◆ What the task requires ◆
From the first line to the last, retype the records exactly without their images.

Stored data entries
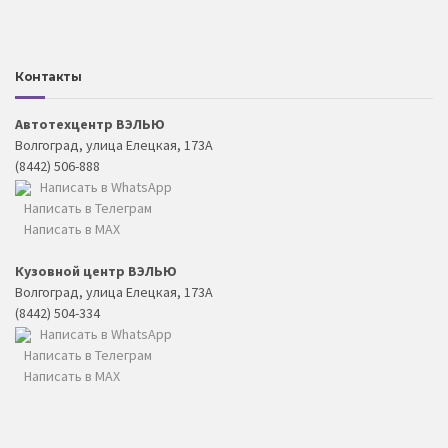
Контакты
Автотехцентр ВЭЛЬЮ
Волгоград, улица Елецкая, 173А
(8442) 506-888
Написать в WhatsApp
Написать в Телеграм
Написать в MAX
Кузовной центр ВЭЛЬЮ
Волгоград, улица Елецкая, 173А
(8442) 504-334
Написать в WhatsApp
Написать в Телеграм
Написать в MAX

◆ Answer for the task ◆
Контакты
Автотехцентр ВЭЛЬЮ
Волгоград, улица Елецкая, 173А
(8442) 506-888
Написать в WhatsApp
Написать в Телеграм
Написать в MAX
Кузовной центр ВЭЛЬЮ
Волгоград, улица Елецкая, 173А
(8442) 504-334
Написать в WhatsApp
Написать в Телеграм
Написать в MAX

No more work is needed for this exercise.